Shedd has had rockhopper penguins since the Oceanarium opened in 1991. In fact, two of the original birds are still here: Wellington and Magdalena. In their mid-30s, they are among the most senior penguins in U.S. zoos and aquariums, benefiting from lifelong excellent care and advances in veterinary geriatric medicine.
Rockhoppers were named for their unique mode of locomotion. Unlike other penguin species, these 1½-foot-tall birds hop — almost bounce — from place to place, a useful adaptation to the rocky terrain of their windswept islands.
Rockhoppers are also rock nesters. Each March, before breeding season, our animal care experts place a big pile of small river rocks and other nesting materials such as lavender sprigs in the center of the penguin habitat.
The males scramble for the choicest rocks with which to build their nests. A carefully arranged circle of stones keeps a pair’s egg from rolling off a nesting ledge during the 32- to 34-day incubation period. A nice nest will attract, or reinforce the pair bond with, a female. Hauling the rocks one by one in their beaks, the males are not above stealing better-looking building materials from their neighbors.
Rockhoppers also use their distinctive crest feathers in mating displays, shaking their heads rapidly to make the long, chrome yellow feathers whirl.
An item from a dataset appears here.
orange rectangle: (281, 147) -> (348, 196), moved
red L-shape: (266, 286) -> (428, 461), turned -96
Shedd’s first successful rockhopper hatching was in 1995. Since then we’ve welcomed more than a dozen chicks, most recently a female chick in 2023, the offspring of mated pair Edward and Annie.
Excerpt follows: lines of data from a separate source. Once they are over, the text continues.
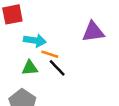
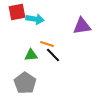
cyan arrow: (35, 41) -> (35, 19), moved

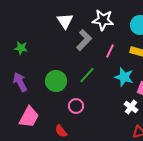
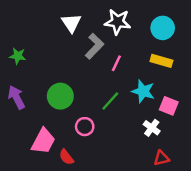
pink line: (110, 51) -> (116, 63), moved
green line: (87, 75) -> (110, 101), moved
pink trapezoid: (29, 117) -> (43, 141), moved

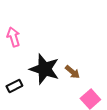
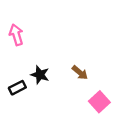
black star: (44, 69) -> (40, 75), moved, size x0.6

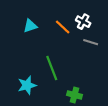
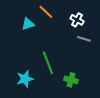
orange line: (63, 27) -> (46, 12), moved
green cross: (74, 95) -> (71, 80), moved

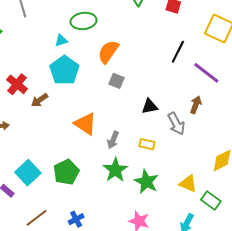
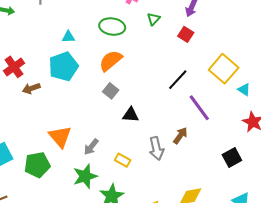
green ellipse: (84, 21) -> (112, 27), moved
black triangle: (150, 106) -> (131, 115), moved
orange triangle: (85, 124) -> (60, 137), moved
It’s not unusual for caregivers to move an egg from its biological parents to an experienced foster pair to improve hatching success. Indeed, it’s a standard practice if a pair lays two fertile eggs to place one with another proven pair so that each chick will get one-on-one parental care.
In the wild, Magellanic penguins hunt for fishes in the rich waters of the Strait of Magellan, which separates mainland South America and Tierra del Fuego. The birds and the water passage were named for the Portuguese explorer, Ferdinand Magellan, who was the first European to discover both of them. (Magellan’s crew described the 2-foot tall penguins as black geese.)
Magellanics are among the temperate-weather penguin species — those that don’t live in the southern polar region — but their range overlaps with that of the colder-climate rockhoppers. Within Shedd’s penguin habitat, the two species intermingle.
On land, Magellanic penguin pairs will build burrows for protection and to lay their eggs. In water, their bullet-shaped bodies and rudder-like flippers allow them to zoom through the ocean at about 15 mph.
Protecting Penguins Globally
The penguins at Shedd are ambassadors for their species, even playing a direct role in conservation research to protect penguins and their food sources in Patagonia.
Shedd’s own Magellanic penguin colony has contributed, as a control group, to research to determine what penguins in Argentina are eating, which will eventually lead to recommendations on how we can best protect those food resources and penguins at large.